- _Material for this task_
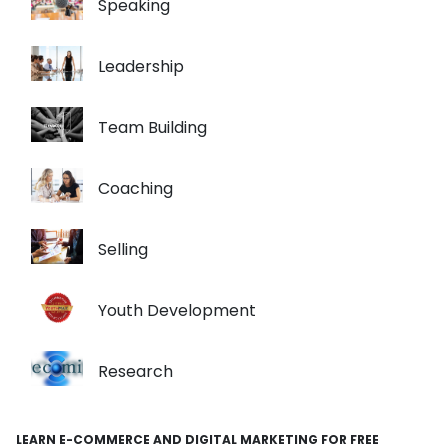
Speaking
Leadership
Team Building
Coaching
Selling
Youth Development
Research
LEARN E-COMMERCE AND DIGITAL MARKETING FOR FREE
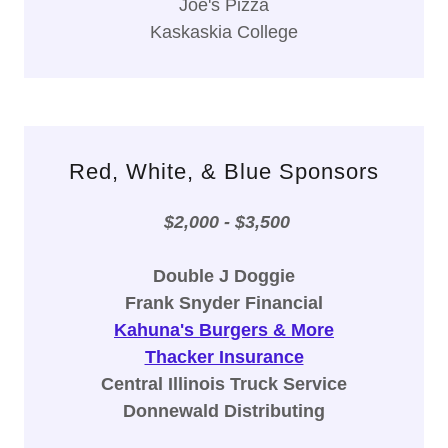
Joe's Pizza
Kaskaskia College
Red, White, & Blue Sponsors
$2,000 - $3,500
Double J Doggie
Frank Snyder Financial
Kahuna's Burgers & More
Thacker Insurance
Central Illinois Truck Service
Donnewald Distributing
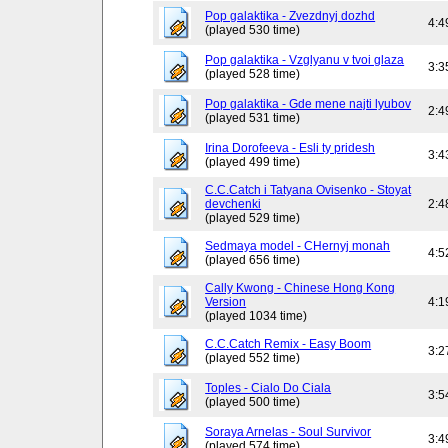
Pop galaktika - Zvezdnyj dozhd
4:4
(played 530 time)
Pop galaktika - Vzglyanu v tvoi glaza
3:3
(played 528 time)
Pop galaktika - Gde mene najti lyubov
2:4
(played 531 time)
Irina Dorofeeva - Esli ty pridesh
3:4
(played 499 time)
C.C.Catch i Tatyana Ovisenko - Stoyat
devchenki
2:4
(played 529 time)
Sedmaya model - CHernyj monah
4:5
(played 656 time)
Cally Kwong - Chinese Hong Kong
Version
4:1
(played 1034 time)
C.C.Catch Remix - Easy Boom
3:2
(played 552 time)
Toples - Cialo Do Ciala
3:5
(played 500 time)
Soraya Arnelas - Soul Survivor
3:4
(played 574 time)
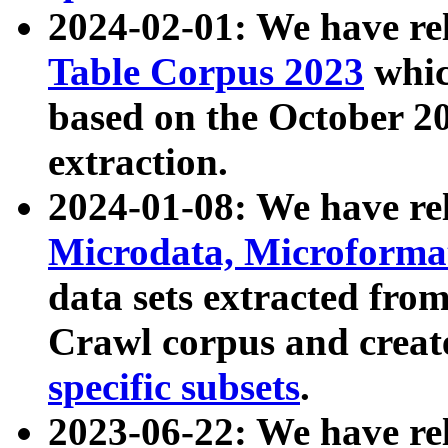
2024-02-01: We have r
Table Corpus 2023
whic
based on the October 
extraction.
2024-01-08: We have r
Microdata, Microform
data sets extracted fr
Crawl corpus and creat
specific subsets
.
2023-06-22: We have re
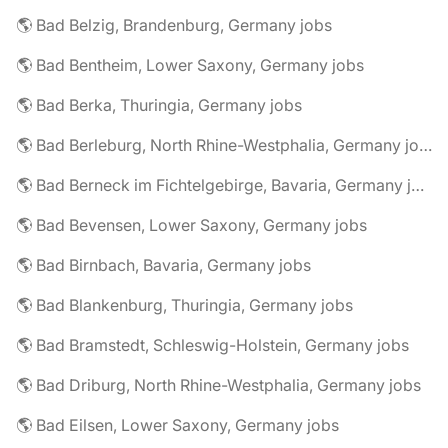
🌎 Bad Belzig, Brandenburg, Germany jobs
🌎 Bad Bentheim, Lower Saxony, Germany jobs
🌎 Bad Berka, Thuringia, Germany jobs
🌎 Bad Berleburg, North Rhine-Westphalia, Germany jobs
🌎 Bad Berneck im Fichtelgebirge, Bavaria, Germany jobs
🌎 Bad Bevensen, Lower Saxony, Germany jobs
🌎 Bad Birnbach, Bavaria, Germany jobs
🌎 Bad Blankenburg, Thuringia, Germany jobs
🌎 Bad Bramstedt, Schleswig-Holstein, Germany jobs
🌎 Bad Driburg, North Rhine-Westphalia, Germany jobs
🌎 Bad Eilsen, Lower Saxony, Germany jobs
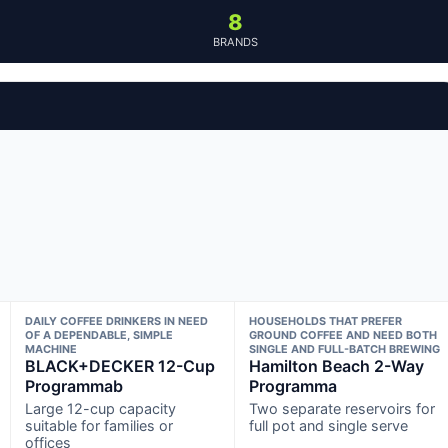
8
BRANDS
DAILY COFFEE DRINKERS IN NEED
HOUSEHOLDS THAT PREFER
OF A DEPENDABLE, SIMPLE
GROUND COFFEE AND NEED BOTH
MACHINE
SINGLE AND FULL-BATCH BREWING
BLACK+DECKER 12-Cup
Hamilton Beach 2-Way
Programmab
Programma
Large 12-cup capacity
Two separate reservoirs for
suitable for families or
full pot and single serve
offices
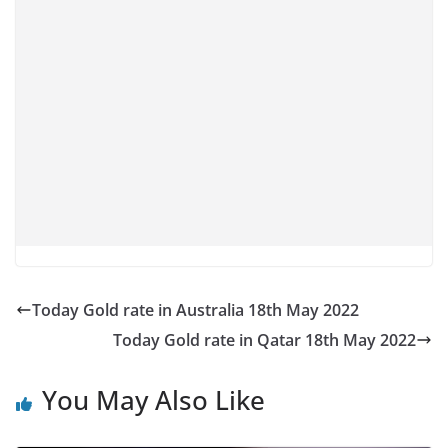
Today Gold rate in Australia 18th May 2022
Today Gold rate in Qatar 18th May 2022
You May Also Like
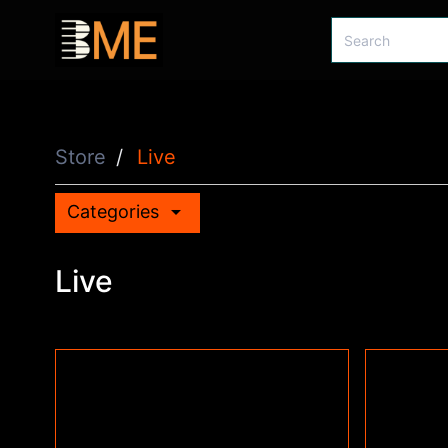
Store
Live
arrow_drop_down
Categories
Live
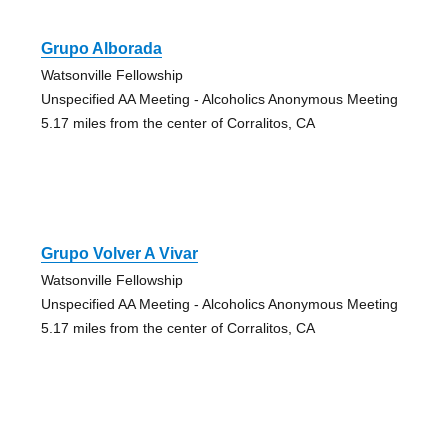
Grupo Alborada
Watsonville Fellowship
Unspecified AA Meeting - Alcoholics Anonymous Meeting
5.17 miles from the center of Corralitos, CA
Grupo Volver A Vivar
Watsonville Fellowship
Unspecified AA Meeting - Alcoholics Anonymous Meeting
5.17 miles from the center of Corralitos, CA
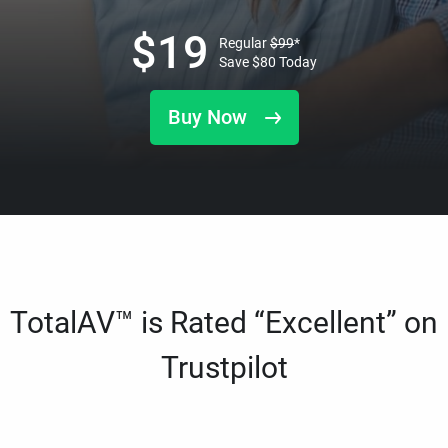
$
19
Regular
$
99
*
Save
$
80
Today
Buy Now
TotalAV™ is Rated “Excellent” on
Trustpilot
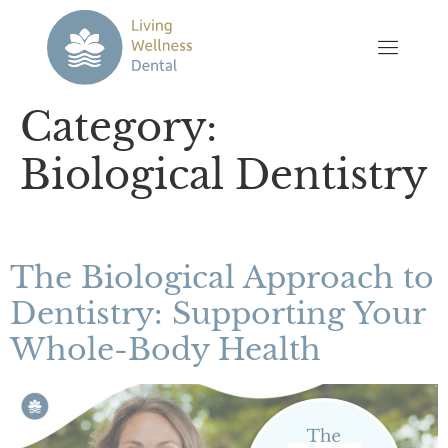
Category:
Biological Dentistry
The Biological Approach to
Dentistry: Supporting Your
Whole-Body Health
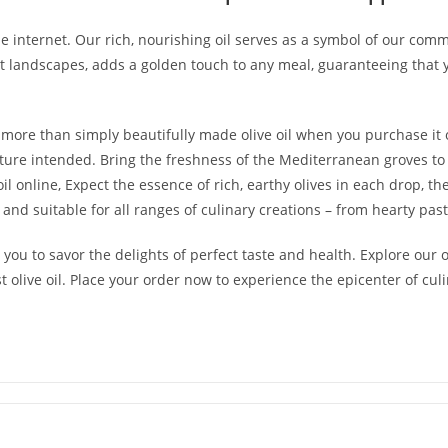
 the internet. Our rich, nourishing oil serves as a symbol of our co
nt landscapes, adds a golden touch to any meal, guaranteeing that 
s more than simply beautifully made olive oil when you purchase it o
ature intended. Bring the freshness of the Mediterranean groves t
l online, Expect the essence of rich, earthy olives in each drop, the
ul, and suitable for all ranges of culinary creations – from hearty pa
es you to savor the delights of perfect taste and health. Explore our 
st olive oil. Place your order now to experience the epicenter of cul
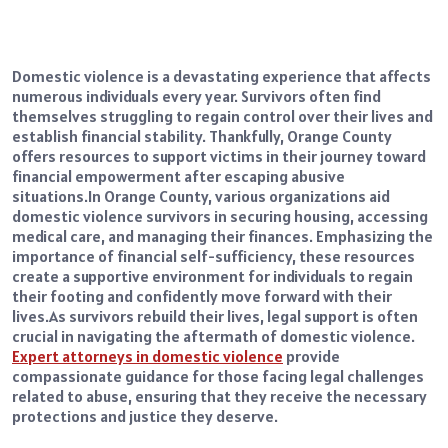
Domestic violence is a devastating experience that affects
numerous individuals every year. Survivors often find
themselves struggling to regain control over their lives and
establish financial stability. Thankfully, Orange County
offers resources to support victims in their journey toward
financial empowerment after escaping abusive
situations.
In Orange County, various organizations aid
domestic violence survivors in securing housing, accessing
medical care, and managing their finances. Emphasizing the
importance of financial self-sufficiency, these resources
create a supportive environment for individuals to regain
their footing and confidently move forward with their
lives.
As survivors rebuild their lives, legal support is often
crucial in navigating the aftermath of domestic violence.
Expert attorneys in domestic violence
provide
compassionate guidance for those facing legal challenges
related to abuse, ensuring that they receive the necessary
protections and justice they deserve.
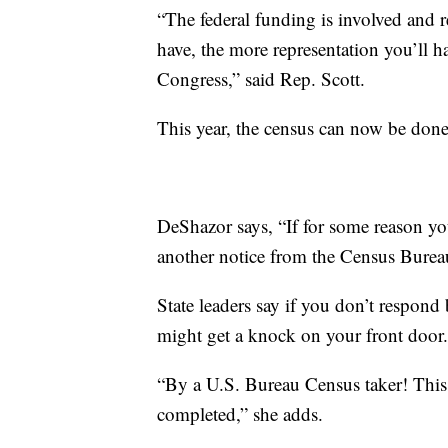
“The federal funding is involved and 
have, the more representation you’ll h
Congress,” said Rep. Scott.
This year, the census can now be done 
DeShazor says, “If for some reason you
another notice from the Census Bureau
State leaders say if you don’t respond 
might get a knock on your front door.
“By a U.S. Bureau Census taker! This 
completed,” she adds.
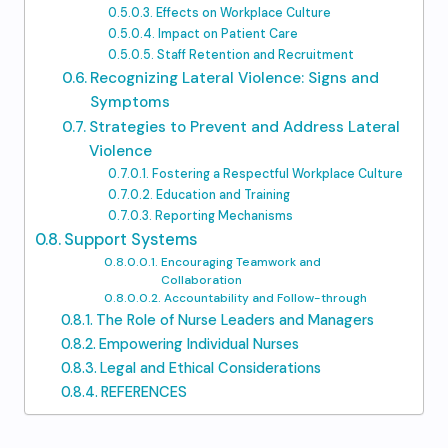
Effects on Workplace Culture
Impact on Patient Care
Staff Retention and Recruitment
Recognizing Lateral Violence: Signs and
Symptoms
Strategies to Prevent and Address Lateral
Violence
Fostering a Respectful Workplace Culture
Education and Training
Reporting Mechanisms
Support Systems
Encouraging Teamwork and
Collaboration
Accountability and Follow-through
The Role of Nurse Leaders and Managers
Empowering Individual Nurses
Legal and Ethical Considerations
REFERENCES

- _Work order_
Transcribe the records above exactly, leaving every picture out of the copy.

- _Completed task_
Speaking
Leadership
Team Building
Coaching
Selling
Youth Development
Research
LEARN E-COMMERCE AND DIGITAL MARKETING FOR FREE
Joe's Pizza
Kaskaskia College
Red, White, & Blue Sponsors
$2,000 - $3,500
Double J Doggie
Frank Snyder Financial
Kahuna's Burgers & More
Thacker Insurance
Central Illinois Truck Service
Donnewald Distributing
Pop galaktika - Zvezdnyj dozhd
4:4
(played 530 time)
Pop galaktika - Vzglyanu v tvoi glaza
3:3
(played 528 time)
Pop galaktika - Gde mene najti lyubov
2:4
(played 531 time)
Irina Dorofeeva - Esli ty pridesh
3:4
(played 499 time)
C.C.Catch i Tatyana Ovisenko - Stoyat
devchenki
2:4
(played 529 time)
Sedmaya model - CHernyj monah
4:5
(played 656 time)
Cally Kwong - Chinese Hong Kong
Version
4:1
(played 1034 time)
C.C.Catch Remix - Easy Boom
3:2
(played 552 time)
Toples - Cialo Do Ciala
3:5
(played 500 time)
Soraya Arnelas - Soul Survivor
3:4
(played 574 time)
2024-02-01: We have r
Table Corpus 2023
whic
based on the October 
extraction.
2024-01-08: We have r
Microdata, Microform
data sets extracted fr
Crawl corpus and creat
specific subsets
.
2023-06-22: We have re
🌎 Bad Belzig, Brandenburg, Germany jobs
🌎 Bad Bentheim, Lower Saxony, Germany jobs
🌎 Bad Berka, Thuringia, Germany jobs
🌎 Bad Berleburg, North Rhine-Westphalia, Germany jobs
🌎 Bad Berneck im Fichtelgebirge, Bavaria, Germany jobs
🌎 Bad Bevensen, Lower Saxony, Germany jobs
🌎 Bad Birnbach, Bavaria, Germany jobs
🌎 Bad Blankenburg, Thuringia, Germany jobs
🌎 Bad Bramstedt, Schleswig-Holstein, Germany jobs
🌎 Bad Driburg, North Rhine-Westphalia, Germany jobs
🌎 Bad Eilsen, Lower Saxony, Germany jobs
8
BRANDS
DAILY COFFEE DRINKERS IN NEED
HOUSEHOLDS THAT PREFER
OF A DEPENDABLE, SIMPLE
GROUND COFFEE AND NEED BOTH
MACHINE
SINGLE AND FULL-BATCH BREWING
BLACK+DECKER 12-Cup
Hamilton Beach 2-Way
Programmab
Programma
Large 12-cup capacity
Two separate reservoirs for
suitable for families or
full pot and single serve
offices
Today Gold rate in Australia 18th May 2022
Today Gold rate in Qatar 18th May 2022
You May Also Like
Store
Live
arrow_drop_down
Categories
Live
Grupo Alborada
Watsonville Fellowship
Unspecified AA Meeting - Alcoholics Anonymous Meeting
5.17 miles from the center of Corralitos, CA
Grupo Volver A Vivar
Watsonville Fellowship
Unspecified AA Meeting - Alcoholics Anonymous Meeting
5.17 miles from the center of Corralitos, CA
$
19
Regular
$
99
*
Save
$
80
Today
Buy Now
TotalAV™ is Rated “Excellent” on
Trustpilot
Category:
Biological Dentistry
The Biological Approach to
Dentistry: Supporting Your
Whole-Body Health
 the internet. Our rich, nourishing oil serves as a symbol of our co
nt landscapes, adds a golden touch to any meal, guaranteeing that 
s more than simply beautifully made olive oil when you purchase it o
ature intended. Bring the freshness of the Mediterranean groves t
l online, Expect the essence of rich, earthy olives in each drop, the
ul, and suitable for all ranges of culinary creations – from hearty pa
es you to savor the delights of perfect taste and health. Explore our 
st olive oil. Place your order now to experience the epicenter of cul
Domestic violence is a devastating experience that affects
numerous individuals every year. Survivors often find
themselves struggling to regain control over their lives and
establish financial stability. Thankfully, Orange County
offers resources to support victims in their journey toward
financial empowerment after escaping abusive
situations.
In Orange County, various organizations aid
domestic violence survivors in securing housing, accessing
medical care, and managing their finances. Emphasizing the
importance of financial self-sufficiency, these resources
create a supportive environment for individuals to regain
their footing and confidently move forward with their
lives.
As survivors rebuild their lives, legal support is often
crucial in navigating the aftermath of domestic violence.
Expert attorneys in domestic violence
provide
compassionate guidance for those facing legal challenges
related to abuse, ensuring that they receive the necessary
protections and justice they deserve.
“The federal funding is involved and 
have, the more representation you’ll h
Congress,” said Rep. Scott.
This year, the census can now be done 
DeShazor says, “If for some reason you
another notice from the Census Bureau
State leaders say if you don’t respond 
might get a knock on your front door.
“By a U.S. Bureau Census taker! This 
completed,” she adds.
Effects on Workplace Culture
Impact on Patient Care
Staff Retention and Recruitment
Recognizing Lateral Violence: Signs and
Symptoms
Strategies to Prevent and Address Lateral
Violence
Fostering a Respectful Workplace Culture
Education and Training
Reporting Mechanisms
Support Systems
Encouraging Teamwork and
Collaboration
Accountability and Follow-through
The Role of Nurse Leaders and Managers
Empowering Individual Nurses
Legal and Ethical Considerations
REFERENCES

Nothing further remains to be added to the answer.